Personal information
- Date of birth: 15 May 2003 (age 23)
- Place of birth: Ghana
- Height: 1.60 m (5 ft 3 in)
- Position: Midfielder

Team information
- Current team: Hakkarigücü
- Number: 5

Senior career*
- Years: Team / Apps / (Gls)
- 0000–2021: Thunder Queens
- 2021–2025: Apollon Ladies
- 2025–: Hakkarigücü / 20 / (2)

International career
- 2018–2020: Ghana U-17
- 2022: Ghana U-20

= Elizabeth Oppong =

Ghanaian footballer (born 2003)

Elizabeth Oppong (born 15 May 2003) is a Ghanaian professional women's football midfielder who plays in the Turkish Super League for Hakkarigücü. She was part of the Ghana national U-17 and U-20 teams.

== Club career ==
Oppong is tall, and plays in the offensive midfielder position.

She played for the top-flight club Thunder Queens in Accra until the end of the 2020–21 Ghana Women's Premier League. During her time in the team, she won three "NASCO Electronics Player of the match" awards.

Mid August 2021, she went to Cyprus, and signed a three-year deal, which is subject to renewal every year, with the First Division League club Apollon Ladies, also called as Apollon Limassol. She took part at the UEFA Women's Champions League qualifying rounds, and at the 2024–25 tournament, she scored a goal against Pyunik of Armeni. For Apollon Ladies, she last played in the 2024–25 Cypriot league season.

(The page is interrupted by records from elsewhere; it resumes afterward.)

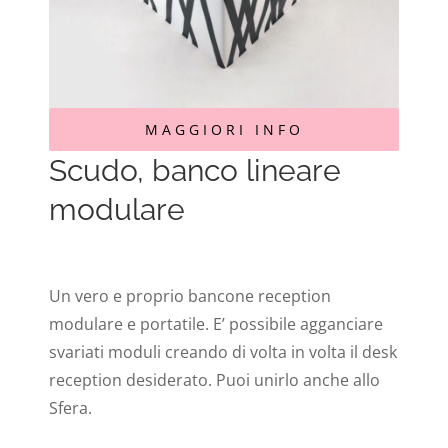
MAGGIORI INFO
Scudo, banco lineare
modulare
Un vero e proprio bancone reception
modulare e portatile. E’ possibile agganciare
svariati moduli creando di volta in volta il desk
reception desiderato. Puoi unirlo anche allo
Sfera.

In September 2025, she moved to Turkey, and joined the Super League club Hakkari.

== International career ==
Oppong was part of the Ghana national U-17 team, nicknamed "Black Maidens", at the 2018 FIFA U-17 Women's World Cup in Uruguay. She played at the 2020 African U-17 Women's World Cup qualification matches, and scored a goal in the second leg game against Liberia.

In 2022, she was named for the Ghana women's national under-20 football team, (also known as the "Black Princesses" to play at the 2022 African U-20 Women's World Cup qualification.

== Personal life ==
Elizabeth Oppong was born on 15 May 2003.